- **Description of the task**:
Transcribe nothing except the lines below that run from the one with "Sigurnosni sustavi i mrežna oprema" to the one with "Турецкая ангора", ends included, and do not copy any picture.

- **Information provided**:
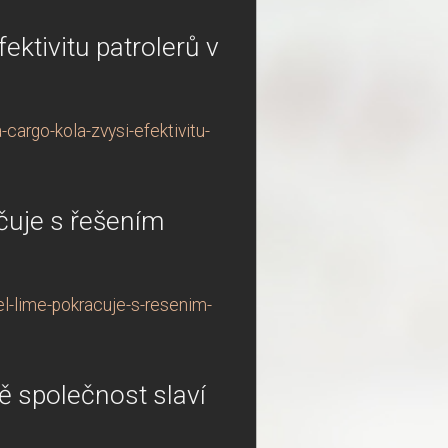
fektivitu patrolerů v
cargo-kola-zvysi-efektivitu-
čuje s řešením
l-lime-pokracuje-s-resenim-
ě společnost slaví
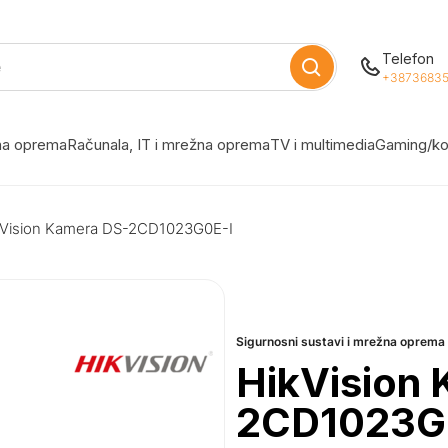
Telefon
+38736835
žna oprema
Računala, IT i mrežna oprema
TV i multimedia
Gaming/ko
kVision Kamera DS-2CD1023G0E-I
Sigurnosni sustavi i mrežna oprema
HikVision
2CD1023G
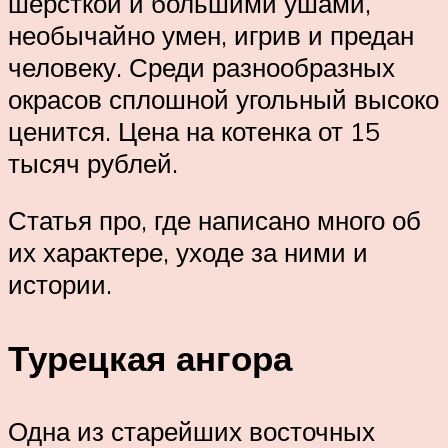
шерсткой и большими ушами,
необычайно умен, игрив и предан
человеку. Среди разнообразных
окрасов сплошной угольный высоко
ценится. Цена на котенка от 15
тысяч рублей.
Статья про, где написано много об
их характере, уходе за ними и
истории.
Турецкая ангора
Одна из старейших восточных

- **Output of the task**:
Sigurnosni sustavi i mrežna oprema
HikVision
2CD1023G
шерсткой и большими ушами,
необычайно умен, игрив и предан
человеку. Среди разнообразных
окрасов сплошной угольный высоко
ценится. Цена на котенка от 15
тысяч рублей.
Статья про, где написано много об
их характере, уходе за ними и
истории.
Турецкая ангора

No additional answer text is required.